"I think," said Cochrane, breathing hard, "that you're a good sample of everything I dislike. The worst thing you do is make me act like you! If you touch a gun again on this ship, I'll probably kill you. If you get arrogant again, I will beat the living daylights out of you! Get up!"
Johnny Simms got up. He looked thoroughly scared. Then, amazingly, he beamed at Cochrane. He said amiably:
"I forgot. I'm that way. Alicia'll tell you. I don't blame you for getting mad. I'm sorry. But I'm that way!"
He brushed himself off, beaming at Alicia and Jamison and Babs and Cochrane. Cochrane ground his teeth. He went to the airlock and looked down outside.
Holden was bent over the creature Johnny Simms had killed. He straightened up and came back toward the ship. He went faster when the ground grew hot under his feet. He fairly leaped into the landing-sling and started it up.
"Not human," he reported to Cochrane when he slipped from the sling in the airlock. "There's no question about it when you are close. It's more nearly a bird than anything else. It was warm-blooded. It has a beak. There are penguins on Earth that have been mistaken for men.
"I did a show once," said Cochrane coldly, "that had clips of old films of cockfighting in it. There was a kind of gamecock called Cornish Game that was fairly manshaped. If it had been big enough—Pull in the sling and close the lock. We're moving."

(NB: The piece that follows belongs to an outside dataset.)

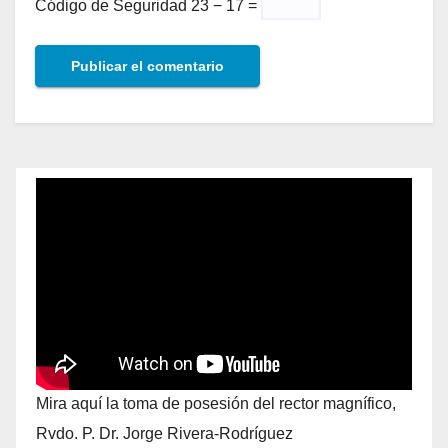
Código de Seguridad
23 − 17 =
Mira aquí la toma de posesión del rector magnífico,
Rvdo. P. Dr. Jorge Rivera-Rodríguez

He turned away. Babs stood by Alicia, offering a handkerchief for Alicia to put to her cheek. Jamison listened unhappily as Johnny Simms explained brightly that he had always been that way. When he got excited he didn't realize what he was doing. He said almost with pride that he hadn't ever been any other way than that. He didn't really mean to kill anybody, but when he got excited—.
"What happened?" demanded Holden.
"Our little psychopath," said Cochrane in a grating voice, "put on an act. He threatened me with a rifle. He hit Alicia first. Jamison, trace that bullet-hole. See if it got through to the skin of the ship."